Interpolates pixel values from the image data onto specified target points.

This function uses scattered data interpolation to estimate pixel values at given target points based on the known pixel data from the image. Linear interpolation is used to ensure a smooth transition of values.

Arguments

target_points (np.ndarray): An array of grid coordinates where pixel values should be interpolated. image_data (ImageData): 3D image data containing voxel coordinates and values

Returns

np.ndarray
An array of interpolated pixel values at the target points.
def world_to_grid_coords(self,
world_coords: numpy.ndarray,
orientation: numpy.ndarray,
grid_origin: numpy.ndarray) ‑> numpy.ndarray
Expand source code
def world_to_grid_coords(
    self,
    world_coords: np.ndarray,
    orientation: np.ndarray,
    grid_origin: np.ndarray,
) -> np.ndarray:
    """Converts world coordinates to grid coordinates.

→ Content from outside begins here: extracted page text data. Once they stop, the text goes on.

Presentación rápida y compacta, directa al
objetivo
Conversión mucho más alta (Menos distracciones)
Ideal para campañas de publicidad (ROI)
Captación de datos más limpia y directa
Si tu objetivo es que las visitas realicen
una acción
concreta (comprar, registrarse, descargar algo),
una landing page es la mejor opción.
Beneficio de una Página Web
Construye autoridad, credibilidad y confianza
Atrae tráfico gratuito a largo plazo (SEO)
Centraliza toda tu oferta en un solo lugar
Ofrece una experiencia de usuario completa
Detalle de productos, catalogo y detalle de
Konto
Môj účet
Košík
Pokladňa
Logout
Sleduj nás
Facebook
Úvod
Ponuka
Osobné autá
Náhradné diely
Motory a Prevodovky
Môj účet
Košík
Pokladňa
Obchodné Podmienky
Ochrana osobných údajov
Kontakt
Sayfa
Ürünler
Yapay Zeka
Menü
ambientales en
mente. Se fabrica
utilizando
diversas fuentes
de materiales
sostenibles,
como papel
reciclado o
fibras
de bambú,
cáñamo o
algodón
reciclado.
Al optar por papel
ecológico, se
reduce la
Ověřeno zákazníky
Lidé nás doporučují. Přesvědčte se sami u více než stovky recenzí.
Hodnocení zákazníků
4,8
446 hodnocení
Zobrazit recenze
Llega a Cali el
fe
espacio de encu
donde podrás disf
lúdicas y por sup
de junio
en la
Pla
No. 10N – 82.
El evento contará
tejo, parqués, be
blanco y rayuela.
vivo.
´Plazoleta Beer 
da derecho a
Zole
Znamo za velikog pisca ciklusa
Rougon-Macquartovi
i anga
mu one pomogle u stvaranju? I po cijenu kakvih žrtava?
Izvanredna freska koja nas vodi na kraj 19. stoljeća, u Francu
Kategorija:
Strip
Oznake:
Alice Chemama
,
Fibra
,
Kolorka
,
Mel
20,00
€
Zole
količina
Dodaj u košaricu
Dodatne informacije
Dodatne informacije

    This function transforms world coordinates into grid coordinates by
    applying the inverse of the orientation matrix and adjusting for the
    grid origin. The resulting coordinates are ordered such that the first
    dimension represents depth, the second represents rows, and the third
    represents columns.

    Arguments:
        world_coords (np.ndarray): An (N, 3) array representing N points
            in world coordinates (x, y, z).
        orientation (np.ndarray): A 3×3 matrix defining the spatial mapping
            between world and grid coordinates.
        grid_origin (np.ndarray): A (3,) array representing the world
            coordinates of the first pixel in the grid.

    Returns:
        np.ndarray: An (N, 3) array of transformed grid coordinates,
            ordered as (depth, row, column).
    """

    orientation_inv = np.linalg.inv(orientation)

    return (orientation_inv @ (world_coords - grid_origin).T).T

Converts world coordinates to grid coordinates.

This function transforms world coordinates into grid coordinates by applying the inverse of the orientation matrix and adjusting for the grid origin. The resulting coordinates are ordered such that the first dimension represents depth, the second represents rows, and the third represents columns.

Arguments

world_coords (np.ndarray): An (N, 3) array representing N points in world coordinates (x, y, z). orientation (np.ndarray): A 3×3 matrix defining the spatial mapping between world and grid coordinates. grid_origin (np.ndarray): A (3,) array representing the world coordinates of the first pixel in the grid.

Returns

np.ndarray
An (N, 3) array of transformed grid coordinates, ordered as (depth, row, column).